TASK STATEMENT: If a line of the data below holds the word "will", list it.

RECORDS TO PROCESS:
******

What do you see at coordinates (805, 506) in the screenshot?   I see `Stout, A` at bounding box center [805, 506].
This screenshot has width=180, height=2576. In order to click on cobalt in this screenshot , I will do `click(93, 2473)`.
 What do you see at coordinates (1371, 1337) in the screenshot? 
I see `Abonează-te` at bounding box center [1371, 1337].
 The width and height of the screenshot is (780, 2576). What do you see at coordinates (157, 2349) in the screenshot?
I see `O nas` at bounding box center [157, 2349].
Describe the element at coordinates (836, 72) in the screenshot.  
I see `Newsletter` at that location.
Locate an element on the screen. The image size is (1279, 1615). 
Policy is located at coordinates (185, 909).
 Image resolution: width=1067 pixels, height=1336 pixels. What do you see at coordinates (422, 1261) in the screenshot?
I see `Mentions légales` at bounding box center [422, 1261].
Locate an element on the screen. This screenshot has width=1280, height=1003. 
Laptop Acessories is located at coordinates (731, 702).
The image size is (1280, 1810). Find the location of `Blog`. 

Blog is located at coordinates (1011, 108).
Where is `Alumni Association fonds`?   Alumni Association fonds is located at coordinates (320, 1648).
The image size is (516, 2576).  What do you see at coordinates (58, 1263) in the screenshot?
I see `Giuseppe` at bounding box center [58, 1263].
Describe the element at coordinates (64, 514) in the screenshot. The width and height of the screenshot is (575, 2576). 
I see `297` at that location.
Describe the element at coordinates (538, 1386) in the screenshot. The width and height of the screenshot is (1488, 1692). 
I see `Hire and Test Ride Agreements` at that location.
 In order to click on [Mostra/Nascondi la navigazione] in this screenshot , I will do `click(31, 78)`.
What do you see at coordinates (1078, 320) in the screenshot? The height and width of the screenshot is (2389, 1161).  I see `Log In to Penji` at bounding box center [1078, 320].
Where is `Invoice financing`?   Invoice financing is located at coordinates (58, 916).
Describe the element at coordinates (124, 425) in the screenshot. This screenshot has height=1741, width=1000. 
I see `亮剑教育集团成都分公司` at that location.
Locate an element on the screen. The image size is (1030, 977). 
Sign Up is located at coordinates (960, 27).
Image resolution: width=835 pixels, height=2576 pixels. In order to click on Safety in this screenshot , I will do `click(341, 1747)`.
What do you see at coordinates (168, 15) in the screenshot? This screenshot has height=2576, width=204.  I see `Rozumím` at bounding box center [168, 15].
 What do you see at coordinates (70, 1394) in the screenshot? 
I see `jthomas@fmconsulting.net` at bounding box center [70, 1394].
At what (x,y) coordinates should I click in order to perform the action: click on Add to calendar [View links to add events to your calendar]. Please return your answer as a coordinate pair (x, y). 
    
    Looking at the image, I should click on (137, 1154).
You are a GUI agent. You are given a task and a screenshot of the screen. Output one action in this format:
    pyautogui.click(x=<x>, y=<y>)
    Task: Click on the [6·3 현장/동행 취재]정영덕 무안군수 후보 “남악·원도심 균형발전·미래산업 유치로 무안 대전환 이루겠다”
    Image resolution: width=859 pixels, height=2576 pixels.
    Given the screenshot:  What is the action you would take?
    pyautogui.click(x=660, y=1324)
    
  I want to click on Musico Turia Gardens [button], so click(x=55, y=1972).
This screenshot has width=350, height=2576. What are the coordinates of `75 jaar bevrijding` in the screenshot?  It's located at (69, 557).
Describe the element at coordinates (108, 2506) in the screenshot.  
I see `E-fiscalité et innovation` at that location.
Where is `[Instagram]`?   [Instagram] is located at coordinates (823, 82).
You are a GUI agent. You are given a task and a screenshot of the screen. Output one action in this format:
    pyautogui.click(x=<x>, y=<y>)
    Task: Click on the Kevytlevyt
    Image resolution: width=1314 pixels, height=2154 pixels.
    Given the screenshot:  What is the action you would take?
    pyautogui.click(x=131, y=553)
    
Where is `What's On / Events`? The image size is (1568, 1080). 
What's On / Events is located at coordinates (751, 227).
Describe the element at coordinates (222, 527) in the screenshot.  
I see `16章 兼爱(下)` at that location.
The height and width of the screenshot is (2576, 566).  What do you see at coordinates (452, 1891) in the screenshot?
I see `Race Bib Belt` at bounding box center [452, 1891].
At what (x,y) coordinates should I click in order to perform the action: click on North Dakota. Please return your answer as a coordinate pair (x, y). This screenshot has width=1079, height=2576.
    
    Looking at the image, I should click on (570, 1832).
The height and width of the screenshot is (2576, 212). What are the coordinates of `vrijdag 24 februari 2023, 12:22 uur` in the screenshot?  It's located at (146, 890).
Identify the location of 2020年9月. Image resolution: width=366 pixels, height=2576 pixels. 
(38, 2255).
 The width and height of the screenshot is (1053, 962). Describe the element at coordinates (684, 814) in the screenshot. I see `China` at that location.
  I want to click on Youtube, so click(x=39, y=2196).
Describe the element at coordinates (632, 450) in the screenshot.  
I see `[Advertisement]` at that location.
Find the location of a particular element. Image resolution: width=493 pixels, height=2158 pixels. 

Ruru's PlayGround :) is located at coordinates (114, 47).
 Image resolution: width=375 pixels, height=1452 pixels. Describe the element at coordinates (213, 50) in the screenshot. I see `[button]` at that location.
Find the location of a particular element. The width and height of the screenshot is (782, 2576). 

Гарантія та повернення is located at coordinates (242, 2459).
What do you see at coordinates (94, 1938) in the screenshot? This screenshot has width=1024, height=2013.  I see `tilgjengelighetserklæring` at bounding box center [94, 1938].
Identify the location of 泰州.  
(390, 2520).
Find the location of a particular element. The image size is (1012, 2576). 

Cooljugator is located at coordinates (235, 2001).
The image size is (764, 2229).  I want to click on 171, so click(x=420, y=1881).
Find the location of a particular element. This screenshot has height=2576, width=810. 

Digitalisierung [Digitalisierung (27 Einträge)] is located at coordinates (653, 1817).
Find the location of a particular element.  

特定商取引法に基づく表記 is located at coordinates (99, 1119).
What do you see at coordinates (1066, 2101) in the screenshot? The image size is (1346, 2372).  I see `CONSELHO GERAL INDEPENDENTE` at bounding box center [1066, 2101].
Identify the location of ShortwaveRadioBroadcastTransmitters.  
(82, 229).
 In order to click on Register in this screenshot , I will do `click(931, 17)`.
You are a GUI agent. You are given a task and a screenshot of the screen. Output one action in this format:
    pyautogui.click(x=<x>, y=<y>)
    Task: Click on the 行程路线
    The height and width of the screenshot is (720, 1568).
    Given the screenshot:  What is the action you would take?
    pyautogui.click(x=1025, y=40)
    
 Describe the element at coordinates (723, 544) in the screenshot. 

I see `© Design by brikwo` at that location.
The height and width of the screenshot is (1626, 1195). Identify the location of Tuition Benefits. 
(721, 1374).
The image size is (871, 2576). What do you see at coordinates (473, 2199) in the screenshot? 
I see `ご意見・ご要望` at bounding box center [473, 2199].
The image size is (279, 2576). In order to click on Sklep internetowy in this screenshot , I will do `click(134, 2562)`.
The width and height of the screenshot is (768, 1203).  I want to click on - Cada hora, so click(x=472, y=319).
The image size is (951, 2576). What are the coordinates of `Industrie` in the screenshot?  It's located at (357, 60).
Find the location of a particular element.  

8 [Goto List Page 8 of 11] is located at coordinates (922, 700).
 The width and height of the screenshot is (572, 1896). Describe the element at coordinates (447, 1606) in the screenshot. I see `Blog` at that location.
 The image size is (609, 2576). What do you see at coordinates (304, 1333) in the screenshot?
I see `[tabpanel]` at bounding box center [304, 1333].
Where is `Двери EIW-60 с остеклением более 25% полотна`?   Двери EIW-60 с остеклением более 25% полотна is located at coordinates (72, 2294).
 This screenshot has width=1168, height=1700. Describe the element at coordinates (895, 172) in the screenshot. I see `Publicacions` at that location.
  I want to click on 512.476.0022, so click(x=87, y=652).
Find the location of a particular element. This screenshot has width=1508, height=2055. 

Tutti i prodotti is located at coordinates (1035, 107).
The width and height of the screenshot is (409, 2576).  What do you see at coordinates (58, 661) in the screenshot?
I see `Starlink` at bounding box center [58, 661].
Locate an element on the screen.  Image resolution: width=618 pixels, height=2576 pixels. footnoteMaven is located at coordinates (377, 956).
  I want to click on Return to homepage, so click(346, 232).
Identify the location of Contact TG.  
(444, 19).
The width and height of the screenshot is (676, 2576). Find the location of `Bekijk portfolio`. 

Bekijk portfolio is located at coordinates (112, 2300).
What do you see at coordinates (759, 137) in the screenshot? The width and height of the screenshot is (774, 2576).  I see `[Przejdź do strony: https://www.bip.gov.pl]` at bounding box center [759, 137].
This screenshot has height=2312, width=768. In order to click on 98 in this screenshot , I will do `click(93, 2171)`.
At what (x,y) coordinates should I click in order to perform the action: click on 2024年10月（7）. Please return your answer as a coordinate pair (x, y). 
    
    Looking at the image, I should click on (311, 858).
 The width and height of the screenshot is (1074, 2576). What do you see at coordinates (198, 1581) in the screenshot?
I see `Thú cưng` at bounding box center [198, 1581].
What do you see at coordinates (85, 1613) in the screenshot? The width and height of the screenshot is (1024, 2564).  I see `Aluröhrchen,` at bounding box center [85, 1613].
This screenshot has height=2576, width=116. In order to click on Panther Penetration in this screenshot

******

OUTPUT FOR THIS TASK:
This screenshot has width=180, height=2576. In order to click on cobalt in this screenshot , I will do `click(93, 2473)`.
 In order to click on [Mostra/Nascondi la navigazione] in this screenshot , I will do `click(31, 78)`.
Image resolution: width=835 pixels, height=2576 pixels. In order to click on Safety in this screenshot , I will do `click(341, 1747)`.
 In order to click on Register in this screenshot , I will do `click(931, 17)`.
The image size is (279, 2576). In order to click on Sklep internetowy in this screenshot , I will do `click(134, 2562)`.
This screenshot has height=2312, width=768. In order to click on 98 in this screenshot , I will do `click(93, 2171)`.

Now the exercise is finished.